槍を携えたアポロスは那須川に目掛けて槍を無慈悲に放ち続ける。那須川はそれを簡単にいなし蹴りを入れ、同じ様な攻防が何度も繰り返された。
少ししてアポロスは大量の本を自分の背中浮かばせると前髪をかきあげあまり見せようとしない素顔を現した。メガネ越しに見える那須川に対して怒りを滲み出しながら口を開く。
「貴様、ペトゥロ様に拳をあげるとはなんと不敬な。万死に値するぞ」
「お互い敵同士だろ?大将が傷ついたくらいで怒るなよ?そんなんだと三下に足すくわれるよ?まぁ、君が相手にしてるのは三下じゃないから足をすくうよりも首をもってかれちゃうかもね? 」
那須川は左手を前にし挑発をするとアポロスは激昂し本に秘められてた武具を放出する。
「生命開放、絶武器庫・嵐」
本は那須川に狙いを定めるも辺りに無茶苦茶に武器を飛ばし、周囲を巻き込みながら彼に殺意を向け続ける。那須川は飛んできた武器を左腕で持つとそれで向かってくる武器の雨を弾き捌いていく。

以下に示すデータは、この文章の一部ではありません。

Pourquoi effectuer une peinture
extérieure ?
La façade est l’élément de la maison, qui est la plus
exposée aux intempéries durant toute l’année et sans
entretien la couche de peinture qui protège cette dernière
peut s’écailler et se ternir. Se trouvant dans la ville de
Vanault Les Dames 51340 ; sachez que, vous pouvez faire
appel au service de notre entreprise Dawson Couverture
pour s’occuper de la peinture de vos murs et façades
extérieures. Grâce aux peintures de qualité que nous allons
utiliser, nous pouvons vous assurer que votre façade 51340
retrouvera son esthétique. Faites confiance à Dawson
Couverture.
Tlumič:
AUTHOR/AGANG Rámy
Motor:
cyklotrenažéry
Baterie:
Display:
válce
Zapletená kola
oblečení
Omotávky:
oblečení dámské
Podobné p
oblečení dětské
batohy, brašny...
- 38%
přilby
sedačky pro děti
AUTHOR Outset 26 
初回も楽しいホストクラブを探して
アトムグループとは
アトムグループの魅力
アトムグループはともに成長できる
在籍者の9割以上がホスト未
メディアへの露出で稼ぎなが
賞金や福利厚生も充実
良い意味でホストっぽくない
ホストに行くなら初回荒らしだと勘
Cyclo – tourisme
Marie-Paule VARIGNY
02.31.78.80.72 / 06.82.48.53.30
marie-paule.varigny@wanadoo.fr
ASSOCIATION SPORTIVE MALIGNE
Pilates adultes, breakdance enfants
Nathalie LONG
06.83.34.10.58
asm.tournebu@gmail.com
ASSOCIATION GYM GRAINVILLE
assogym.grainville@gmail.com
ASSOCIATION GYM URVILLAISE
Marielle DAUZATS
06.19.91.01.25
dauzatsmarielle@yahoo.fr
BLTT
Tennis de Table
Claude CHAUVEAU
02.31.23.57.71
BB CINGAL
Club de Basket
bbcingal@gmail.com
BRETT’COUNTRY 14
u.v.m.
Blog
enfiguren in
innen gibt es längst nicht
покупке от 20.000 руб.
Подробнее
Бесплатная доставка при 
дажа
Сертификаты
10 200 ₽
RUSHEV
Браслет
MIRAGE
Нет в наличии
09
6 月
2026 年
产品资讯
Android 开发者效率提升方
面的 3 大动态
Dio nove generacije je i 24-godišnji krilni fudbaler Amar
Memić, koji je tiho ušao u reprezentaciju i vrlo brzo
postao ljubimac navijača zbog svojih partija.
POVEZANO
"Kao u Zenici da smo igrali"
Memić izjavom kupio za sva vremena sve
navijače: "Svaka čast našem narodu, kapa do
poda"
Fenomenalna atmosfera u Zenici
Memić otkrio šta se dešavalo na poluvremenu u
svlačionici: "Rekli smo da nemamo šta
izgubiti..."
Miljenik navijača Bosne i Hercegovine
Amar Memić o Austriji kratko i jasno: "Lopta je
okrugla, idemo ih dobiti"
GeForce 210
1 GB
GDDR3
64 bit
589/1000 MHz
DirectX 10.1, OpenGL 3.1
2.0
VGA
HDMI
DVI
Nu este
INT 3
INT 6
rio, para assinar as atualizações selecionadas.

「さっきも同じ攻撃ってあんまり芸がないね。こんなんだったら勿に譲らないで僕がペトゥロとやれば良かったかなー」
その呟きも束の間、武器の嵐から唐突に腕が飛び出して来るとそれを那須川は左腕で持っていた武器で受け止めるもそのまま吹き飛ばされてしまった。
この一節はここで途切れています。